(Saved entries)
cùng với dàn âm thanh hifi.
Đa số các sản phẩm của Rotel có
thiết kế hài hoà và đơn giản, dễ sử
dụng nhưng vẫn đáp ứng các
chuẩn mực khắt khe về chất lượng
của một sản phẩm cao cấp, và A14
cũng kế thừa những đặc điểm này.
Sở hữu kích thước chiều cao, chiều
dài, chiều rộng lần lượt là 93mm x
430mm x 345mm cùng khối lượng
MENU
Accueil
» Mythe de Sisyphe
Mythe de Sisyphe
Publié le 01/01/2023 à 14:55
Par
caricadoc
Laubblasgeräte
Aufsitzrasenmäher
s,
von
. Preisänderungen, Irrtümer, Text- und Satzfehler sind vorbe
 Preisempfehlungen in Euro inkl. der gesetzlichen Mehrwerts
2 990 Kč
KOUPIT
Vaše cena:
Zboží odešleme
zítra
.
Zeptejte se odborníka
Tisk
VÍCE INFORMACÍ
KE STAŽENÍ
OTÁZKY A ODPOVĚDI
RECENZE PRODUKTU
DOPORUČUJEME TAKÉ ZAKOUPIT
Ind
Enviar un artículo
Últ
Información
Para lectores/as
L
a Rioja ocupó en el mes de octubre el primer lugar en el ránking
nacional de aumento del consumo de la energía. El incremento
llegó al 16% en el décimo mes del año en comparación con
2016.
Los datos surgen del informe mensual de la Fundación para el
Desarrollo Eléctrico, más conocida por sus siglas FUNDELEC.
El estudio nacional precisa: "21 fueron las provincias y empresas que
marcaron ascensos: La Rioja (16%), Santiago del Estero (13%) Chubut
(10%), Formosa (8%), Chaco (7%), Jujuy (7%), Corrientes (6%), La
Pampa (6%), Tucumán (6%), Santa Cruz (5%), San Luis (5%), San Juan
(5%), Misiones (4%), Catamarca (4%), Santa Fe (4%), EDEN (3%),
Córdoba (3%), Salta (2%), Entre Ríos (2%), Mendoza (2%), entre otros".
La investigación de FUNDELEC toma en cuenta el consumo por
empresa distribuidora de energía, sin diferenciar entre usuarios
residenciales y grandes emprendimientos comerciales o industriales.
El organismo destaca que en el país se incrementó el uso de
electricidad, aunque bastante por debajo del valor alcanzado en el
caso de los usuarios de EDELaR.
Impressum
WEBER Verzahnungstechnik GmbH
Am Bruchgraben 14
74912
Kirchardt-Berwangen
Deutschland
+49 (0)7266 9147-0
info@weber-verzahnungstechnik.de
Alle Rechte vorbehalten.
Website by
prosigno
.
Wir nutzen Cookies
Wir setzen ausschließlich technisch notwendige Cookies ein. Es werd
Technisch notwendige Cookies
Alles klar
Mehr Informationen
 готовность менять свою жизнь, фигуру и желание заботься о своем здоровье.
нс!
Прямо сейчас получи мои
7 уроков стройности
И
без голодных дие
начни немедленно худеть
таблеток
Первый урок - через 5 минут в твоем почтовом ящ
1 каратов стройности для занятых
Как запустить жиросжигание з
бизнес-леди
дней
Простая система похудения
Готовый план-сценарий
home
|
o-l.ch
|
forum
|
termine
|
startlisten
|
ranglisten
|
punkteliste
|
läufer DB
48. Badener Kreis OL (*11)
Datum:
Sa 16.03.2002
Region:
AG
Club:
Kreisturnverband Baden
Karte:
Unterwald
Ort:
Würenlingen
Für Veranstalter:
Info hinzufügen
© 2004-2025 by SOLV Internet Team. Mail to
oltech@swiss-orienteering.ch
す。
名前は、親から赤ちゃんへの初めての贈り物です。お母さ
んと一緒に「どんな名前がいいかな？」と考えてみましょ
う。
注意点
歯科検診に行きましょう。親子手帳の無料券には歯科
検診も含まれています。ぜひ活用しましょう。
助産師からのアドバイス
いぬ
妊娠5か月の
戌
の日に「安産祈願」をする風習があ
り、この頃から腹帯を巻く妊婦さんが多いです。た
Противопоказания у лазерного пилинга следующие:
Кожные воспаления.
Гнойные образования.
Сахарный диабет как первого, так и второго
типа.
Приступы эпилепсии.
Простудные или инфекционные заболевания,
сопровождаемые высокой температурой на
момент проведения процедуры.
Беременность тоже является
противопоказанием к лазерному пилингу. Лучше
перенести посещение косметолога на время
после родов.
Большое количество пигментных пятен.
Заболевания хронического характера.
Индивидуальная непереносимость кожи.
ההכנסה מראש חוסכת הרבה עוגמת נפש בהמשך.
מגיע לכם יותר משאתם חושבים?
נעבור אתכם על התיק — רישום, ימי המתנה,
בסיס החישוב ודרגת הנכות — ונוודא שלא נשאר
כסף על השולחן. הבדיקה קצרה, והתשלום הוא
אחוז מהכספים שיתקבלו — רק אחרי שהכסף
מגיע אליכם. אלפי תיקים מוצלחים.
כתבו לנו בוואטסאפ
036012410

* * *

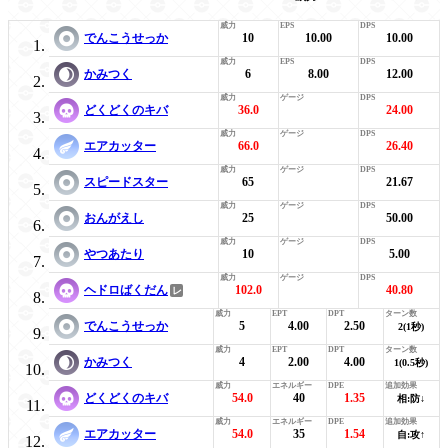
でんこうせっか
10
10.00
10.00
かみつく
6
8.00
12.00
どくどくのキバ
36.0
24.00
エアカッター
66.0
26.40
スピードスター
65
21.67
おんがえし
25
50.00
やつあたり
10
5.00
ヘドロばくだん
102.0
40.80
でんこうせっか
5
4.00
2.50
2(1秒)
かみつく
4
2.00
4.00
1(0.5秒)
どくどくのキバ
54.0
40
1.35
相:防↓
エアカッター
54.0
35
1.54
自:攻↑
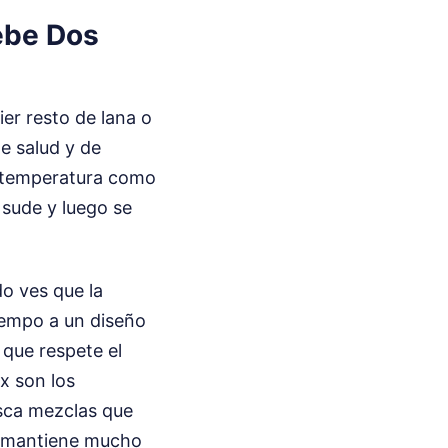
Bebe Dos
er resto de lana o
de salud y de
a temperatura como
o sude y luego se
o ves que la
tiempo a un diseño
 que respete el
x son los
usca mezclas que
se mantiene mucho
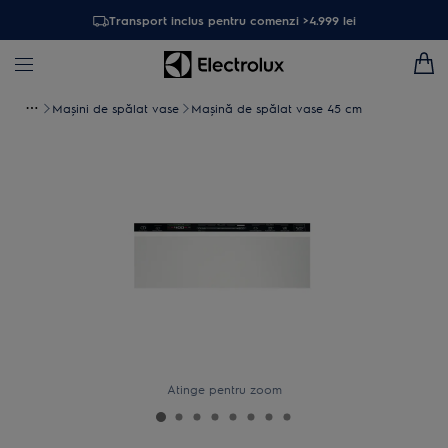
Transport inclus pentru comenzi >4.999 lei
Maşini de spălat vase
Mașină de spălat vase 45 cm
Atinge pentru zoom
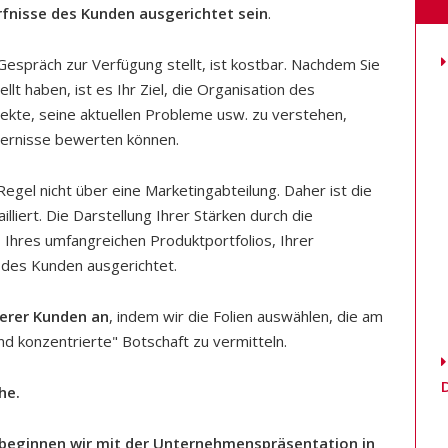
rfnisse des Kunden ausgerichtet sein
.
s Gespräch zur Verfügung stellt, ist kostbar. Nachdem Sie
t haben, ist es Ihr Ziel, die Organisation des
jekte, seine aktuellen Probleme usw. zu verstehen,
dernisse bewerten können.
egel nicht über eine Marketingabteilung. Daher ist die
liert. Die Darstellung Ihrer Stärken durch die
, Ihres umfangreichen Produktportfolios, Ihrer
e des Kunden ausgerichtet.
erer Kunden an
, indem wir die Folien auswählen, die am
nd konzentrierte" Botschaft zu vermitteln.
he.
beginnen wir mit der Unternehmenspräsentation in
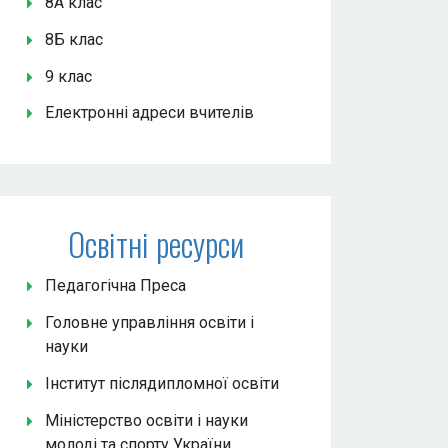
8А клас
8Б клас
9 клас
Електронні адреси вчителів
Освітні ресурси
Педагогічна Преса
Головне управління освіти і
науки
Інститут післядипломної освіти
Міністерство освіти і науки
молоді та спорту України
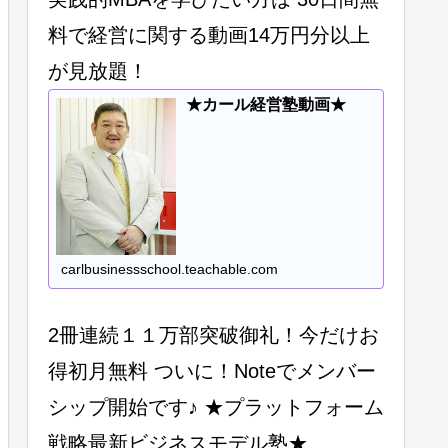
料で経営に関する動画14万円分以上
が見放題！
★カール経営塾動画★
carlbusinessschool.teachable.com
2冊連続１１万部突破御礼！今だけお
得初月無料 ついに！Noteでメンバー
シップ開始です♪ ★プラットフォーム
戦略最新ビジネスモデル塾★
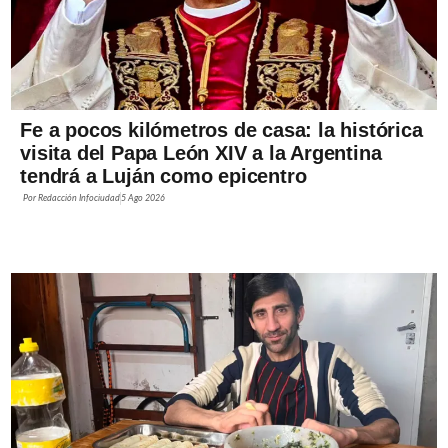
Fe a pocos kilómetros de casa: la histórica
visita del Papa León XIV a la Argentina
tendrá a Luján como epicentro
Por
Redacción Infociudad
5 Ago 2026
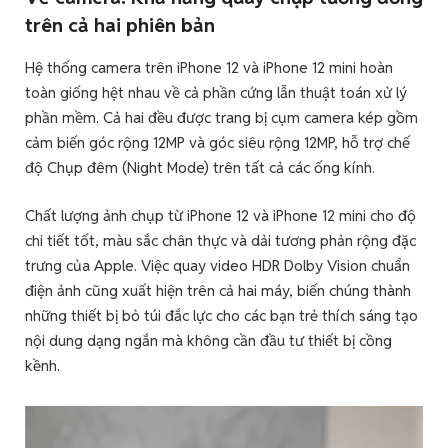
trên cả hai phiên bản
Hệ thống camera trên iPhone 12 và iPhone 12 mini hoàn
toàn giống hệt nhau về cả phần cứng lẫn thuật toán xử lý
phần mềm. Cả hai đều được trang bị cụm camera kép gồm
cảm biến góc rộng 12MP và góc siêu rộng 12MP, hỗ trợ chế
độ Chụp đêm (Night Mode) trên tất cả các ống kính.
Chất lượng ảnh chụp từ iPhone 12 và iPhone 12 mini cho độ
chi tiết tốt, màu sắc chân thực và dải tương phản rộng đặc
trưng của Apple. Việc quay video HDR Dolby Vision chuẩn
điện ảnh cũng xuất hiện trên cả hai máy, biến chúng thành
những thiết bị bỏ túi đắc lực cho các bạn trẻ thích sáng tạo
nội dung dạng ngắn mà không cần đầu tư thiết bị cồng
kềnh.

--

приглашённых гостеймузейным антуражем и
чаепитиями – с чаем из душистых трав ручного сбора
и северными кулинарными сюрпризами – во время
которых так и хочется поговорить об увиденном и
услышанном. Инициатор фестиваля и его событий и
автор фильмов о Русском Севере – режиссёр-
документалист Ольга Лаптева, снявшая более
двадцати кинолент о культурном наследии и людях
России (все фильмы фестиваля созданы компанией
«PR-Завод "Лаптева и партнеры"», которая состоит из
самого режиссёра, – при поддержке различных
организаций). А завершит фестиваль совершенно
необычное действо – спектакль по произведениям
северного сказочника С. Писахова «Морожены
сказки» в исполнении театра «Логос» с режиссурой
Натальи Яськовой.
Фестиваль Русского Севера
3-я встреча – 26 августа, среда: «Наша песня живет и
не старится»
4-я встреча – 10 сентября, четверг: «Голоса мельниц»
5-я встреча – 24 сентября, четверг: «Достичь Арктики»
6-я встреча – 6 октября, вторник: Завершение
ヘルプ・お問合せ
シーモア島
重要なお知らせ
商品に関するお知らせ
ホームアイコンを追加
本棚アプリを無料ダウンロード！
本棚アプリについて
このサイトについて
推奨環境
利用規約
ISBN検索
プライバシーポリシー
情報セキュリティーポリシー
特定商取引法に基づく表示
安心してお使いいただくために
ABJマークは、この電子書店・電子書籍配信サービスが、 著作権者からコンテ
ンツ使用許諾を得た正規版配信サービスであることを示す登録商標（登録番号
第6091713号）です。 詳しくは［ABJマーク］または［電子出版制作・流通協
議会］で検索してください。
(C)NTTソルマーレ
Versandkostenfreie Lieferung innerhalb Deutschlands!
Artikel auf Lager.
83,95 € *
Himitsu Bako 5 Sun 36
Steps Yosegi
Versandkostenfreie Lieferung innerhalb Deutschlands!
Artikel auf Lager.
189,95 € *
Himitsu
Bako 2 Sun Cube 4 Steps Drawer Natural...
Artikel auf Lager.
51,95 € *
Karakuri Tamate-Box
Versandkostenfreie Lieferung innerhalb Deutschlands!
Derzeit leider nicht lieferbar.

-- What is needed --
Reproduce, exactly as they stand in the data above, the lines from the one that holds "cùng với dàn âm thanh hifi." to the one that holds "El organismo destaca", inclusive.

-- Solution to the problem --
cùng với dàn âm thanh hifi.
Đa số các sản phẩm của Rotel có
thiết kế hài hoà và đơn giản, dễ sử
dụng nhưng vẫn đáp ứng các
chuẩn mực khắt khe về chất lượng
của một sản phẩm cao cấp, và A14
cũng kế thừa những đặc điểm này.
Sở hữu kích thước chiều cao, chiều
dài, chiều rộng lần lượt là 93mm x
430mm x 345mm cùng khối lượng
MENU
Accueil
» Mythe de Sisyphe
Mythe de Sisyphe
Publié le 01/01/2023 à 14:55
Par
caricadoc
Laubblasgeräte
Aufsitzrasenmäher
s,
von
. Preisänderungen, Irrtümer, Text- und Satzfehler sind vorbe
 Preisempfehlungen in Euro inkl. der gesetzlichen Mehrwerts
2 990 Kč
KOUPIT
Vaše cena:
Zboží odešleme
zítra
.
Zeptejte se odborníka
Tisk
VÍCE INFORMACÍ
KE STAŽENÍ
OTÁZKY A ODPOVĚDI
RECENZE PRODUKTU
DOPORUČUJEME TAKÉ ZAKOUPIT
Ind
Enviar un artículo
Últ
Información
Para lectores/as
L
a Rioja ocupó en el mes de octubre el primer lugar en el ránking
nacional de aumento del consumo de la energía. El incremento
llegó al 16% en el décimo mes del año en comparación con
2016.
Los datos surgen del informe mensual de la Fundación para el
Desarrollo Eléctrico, más conocida por sus siglas FUNDELEC.
El estudio nacional precisa: "21 fueron las provincias y empresas que
marcaron ascensos: La Rioja (16%), Santiago del Estero (13%) Chubut
(10%), Formosa (8%), Chaco (7%), Jujuy (7%), Corrientes (6%), La
Pampa (6%), Tucumán (6%), Santa Cruz (5%), San Luis (5%), San Juan
(5%), Misiones (4%), Catamarca (4%), Santa Fe (4%), EDEN (3%),
Córdoba (3%), Salta (2%), Entre Ríos (2%), Mendoza (2%), entre otros".
La investigación de FUNDELEC toma en cuenta el consumo por
empresa distribuidora de energía, sin diferenciar entre usuarios
residenciales y grandes emprendimientos comerciales o industriales.
El organismo destaca que en el país se incrementó el uso de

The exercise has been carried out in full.